_WHAT YOU WILL DO:_ Reproduce, exactly as they appear, the line containing "スラーの本音…大向美智子が撮影オファー" and every line after it, ending with the last line of the records.

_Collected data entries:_
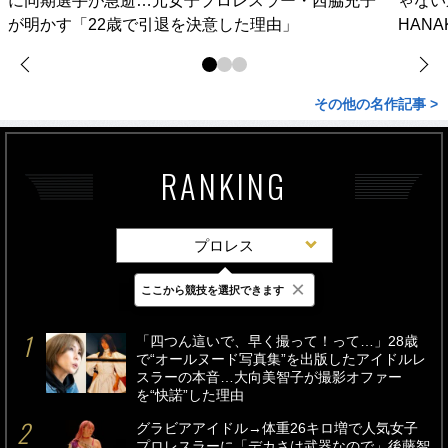
に同期選手が急逝…元女子プロレスラー・西脇充子
ゃない
が明かす「22歳で引退を決意した理由」
HAN
その他の名作記事 >
RANKING
プロレス
×
ここから競技を選択できます
最新
24時間
週間
「四つん這いで、早く撮って！って…」28歳
で“オールヌード写真集”を出版したアイドルレ
スラーの本音…大向美智子が撮影オファー
を“快諾”した理由
グラビアアイドル→体重26キロ増で人気女子
プロレスラーに「デカさは武器なので」後藤智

_ANSWER BOX:_
スラーの本音…大向美智子が撮影オファー
を“快諾”した理由
グラビアアイドル→体重26キロ増で人気女子
プロレスラーに「デカさは武器なので」後藤智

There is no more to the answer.